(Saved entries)
========
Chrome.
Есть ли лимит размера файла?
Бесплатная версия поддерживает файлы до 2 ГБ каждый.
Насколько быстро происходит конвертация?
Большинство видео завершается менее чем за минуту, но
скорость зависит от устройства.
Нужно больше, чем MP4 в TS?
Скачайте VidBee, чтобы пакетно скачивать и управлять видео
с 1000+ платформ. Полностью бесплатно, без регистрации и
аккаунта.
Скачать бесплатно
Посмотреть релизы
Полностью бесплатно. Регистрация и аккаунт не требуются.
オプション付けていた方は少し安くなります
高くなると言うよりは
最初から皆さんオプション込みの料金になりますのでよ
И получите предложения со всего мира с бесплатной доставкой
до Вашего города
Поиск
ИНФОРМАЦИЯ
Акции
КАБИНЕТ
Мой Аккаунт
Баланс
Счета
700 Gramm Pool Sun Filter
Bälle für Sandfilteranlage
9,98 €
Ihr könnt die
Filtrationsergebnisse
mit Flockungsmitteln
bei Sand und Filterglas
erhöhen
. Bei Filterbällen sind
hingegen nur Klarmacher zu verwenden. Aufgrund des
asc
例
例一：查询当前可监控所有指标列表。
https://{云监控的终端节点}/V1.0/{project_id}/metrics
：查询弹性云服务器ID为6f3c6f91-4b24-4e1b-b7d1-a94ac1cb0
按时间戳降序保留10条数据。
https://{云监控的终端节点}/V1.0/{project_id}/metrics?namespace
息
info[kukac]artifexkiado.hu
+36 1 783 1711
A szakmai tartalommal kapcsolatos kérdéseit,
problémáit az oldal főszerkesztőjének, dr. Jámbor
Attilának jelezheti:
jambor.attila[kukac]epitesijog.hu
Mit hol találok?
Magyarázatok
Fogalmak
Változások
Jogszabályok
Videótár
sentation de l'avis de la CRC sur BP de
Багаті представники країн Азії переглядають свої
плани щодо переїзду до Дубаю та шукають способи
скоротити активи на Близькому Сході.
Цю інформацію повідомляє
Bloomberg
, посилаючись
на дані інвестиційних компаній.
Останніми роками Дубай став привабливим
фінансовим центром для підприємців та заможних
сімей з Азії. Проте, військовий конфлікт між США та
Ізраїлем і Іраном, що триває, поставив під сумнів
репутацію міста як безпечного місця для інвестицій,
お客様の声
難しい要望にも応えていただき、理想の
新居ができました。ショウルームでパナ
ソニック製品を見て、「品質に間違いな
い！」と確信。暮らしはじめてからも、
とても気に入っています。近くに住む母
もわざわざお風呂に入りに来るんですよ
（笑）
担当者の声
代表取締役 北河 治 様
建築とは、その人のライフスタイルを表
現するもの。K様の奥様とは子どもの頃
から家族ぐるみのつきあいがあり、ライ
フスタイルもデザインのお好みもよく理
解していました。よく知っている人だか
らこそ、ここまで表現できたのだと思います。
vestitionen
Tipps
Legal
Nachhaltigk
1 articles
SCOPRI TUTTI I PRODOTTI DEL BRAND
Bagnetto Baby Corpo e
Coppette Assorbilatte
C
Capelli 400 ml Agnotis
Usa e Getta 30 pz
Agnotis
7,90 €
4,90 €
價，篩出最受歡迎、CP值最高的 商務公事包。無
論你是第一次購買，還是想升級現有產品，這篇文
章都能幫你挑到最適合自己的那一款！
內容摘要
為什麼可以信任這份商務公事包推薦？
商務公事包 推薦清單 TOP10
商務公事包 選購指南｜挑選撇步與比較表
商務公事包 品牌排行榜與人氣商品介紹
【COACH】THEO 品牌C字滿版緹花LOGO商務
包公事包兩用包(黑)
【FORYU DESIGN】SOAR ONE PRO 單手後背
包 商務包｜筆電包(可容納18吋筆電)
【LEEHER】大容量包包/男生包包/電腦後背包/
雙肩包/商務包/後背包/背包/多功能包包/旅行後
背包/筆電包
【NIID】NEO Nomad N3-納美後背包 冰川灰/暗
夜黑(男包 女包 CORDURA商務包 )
========
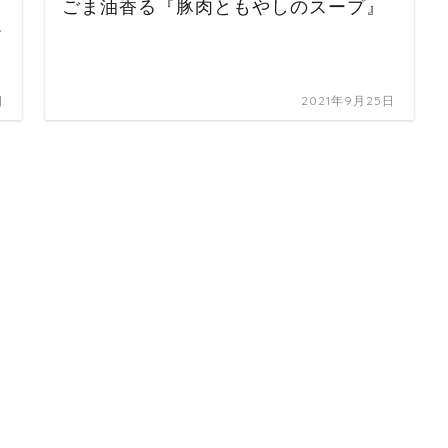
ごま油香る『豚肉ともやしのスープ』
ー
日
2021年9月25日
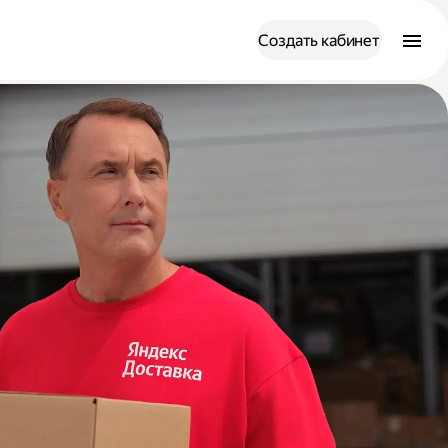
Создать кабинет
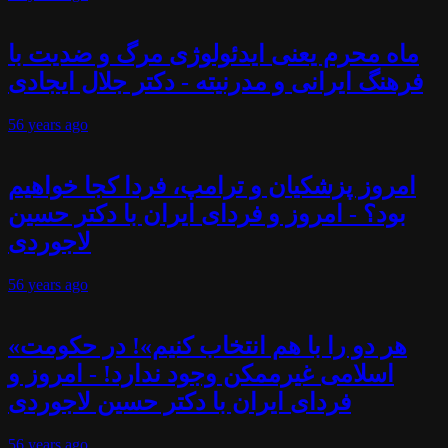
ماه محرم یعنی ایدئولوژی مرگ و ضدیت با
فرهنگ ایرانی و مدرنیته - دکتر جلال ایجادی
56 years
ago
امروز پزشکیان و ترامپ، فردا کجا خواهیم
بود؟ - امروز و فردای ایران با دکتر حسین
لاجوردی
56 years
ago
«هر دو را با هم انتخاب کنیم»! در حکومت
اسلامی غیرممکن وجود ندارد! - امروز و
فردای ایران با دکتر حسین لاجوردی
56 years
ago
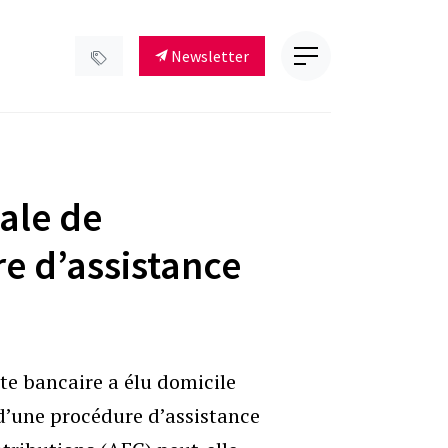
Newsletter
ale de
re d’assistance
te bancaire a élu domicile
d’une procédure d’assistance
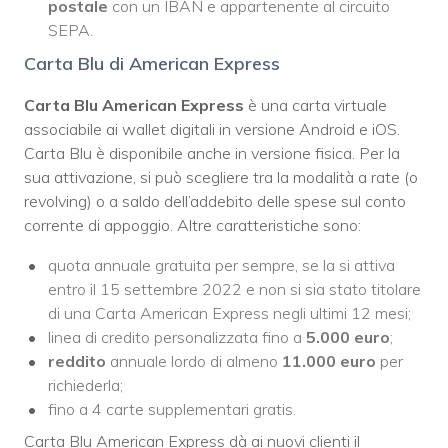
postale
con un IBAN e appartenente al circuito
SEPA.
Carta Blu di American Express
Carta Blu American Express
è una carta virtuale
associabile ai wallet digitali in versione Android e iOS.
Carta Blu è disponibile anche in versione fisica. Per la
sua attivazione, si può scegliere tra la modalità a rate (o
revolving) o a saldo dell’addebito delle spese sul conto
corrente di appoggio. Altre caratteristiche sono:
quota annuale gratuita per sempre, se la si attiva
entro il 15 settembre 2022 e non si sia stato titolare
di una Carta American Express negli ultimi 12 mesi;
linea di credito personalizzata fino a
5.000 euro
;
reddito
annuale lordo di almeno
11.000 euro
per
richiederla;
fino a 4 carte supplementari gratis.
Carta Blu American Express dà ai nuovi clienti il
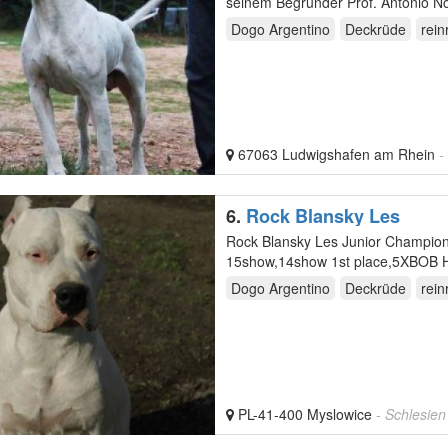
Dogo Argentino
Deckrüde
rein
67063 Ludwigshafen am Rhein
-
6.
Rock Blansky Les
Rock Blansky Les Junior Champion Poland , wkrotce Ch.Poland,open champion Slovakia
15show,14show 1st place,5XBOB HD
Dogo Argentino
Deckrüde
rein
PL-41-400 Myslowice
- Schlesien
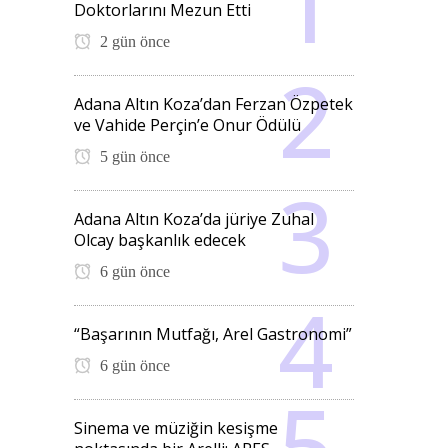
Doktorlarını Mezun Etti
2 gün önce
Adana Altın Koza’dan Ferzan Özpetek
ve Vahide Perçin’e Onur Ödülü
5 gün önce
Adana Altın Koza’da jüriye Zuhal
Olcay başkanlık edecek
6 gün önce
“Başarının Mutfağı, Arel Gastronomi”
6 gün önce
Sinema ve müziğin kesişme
========
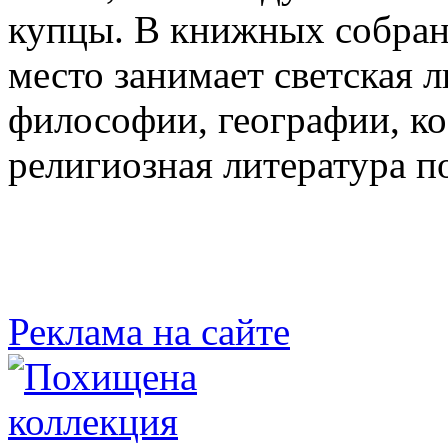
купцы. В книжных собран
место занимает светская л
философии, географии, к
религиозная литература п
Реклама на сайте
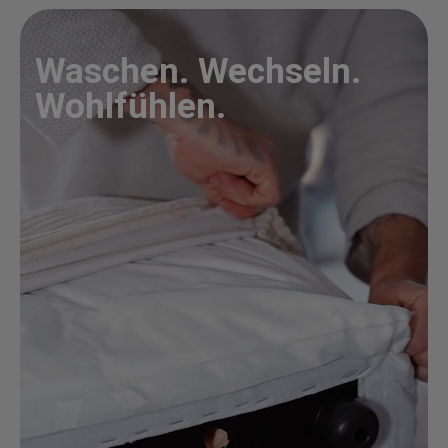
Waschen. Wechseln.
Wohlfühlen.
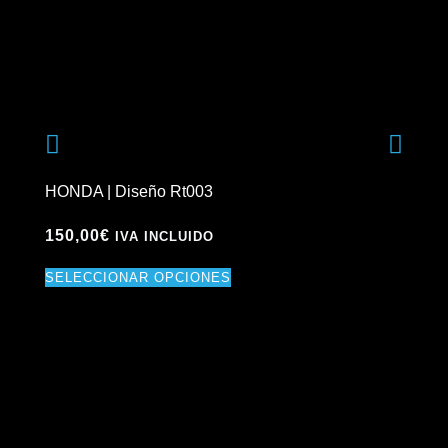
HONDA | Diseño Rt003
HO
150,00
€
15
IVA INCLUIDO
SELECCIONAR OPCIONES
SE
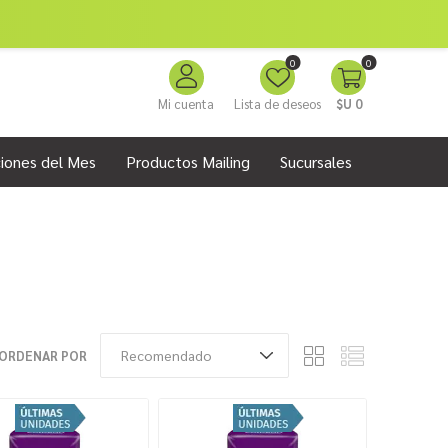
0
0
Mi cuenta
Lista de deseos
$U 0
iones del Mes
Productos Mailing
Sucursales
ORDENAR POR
========
- _WORK REQUIRED_:
The expected output is each line of the records above that includes the word "Blansky".

- _PROBLEM SOLUTION_:
Rock Blansky Les
Rock Blansky Les Junior Champion Poland , wkrotce Ch.Poland,open champion Slovakia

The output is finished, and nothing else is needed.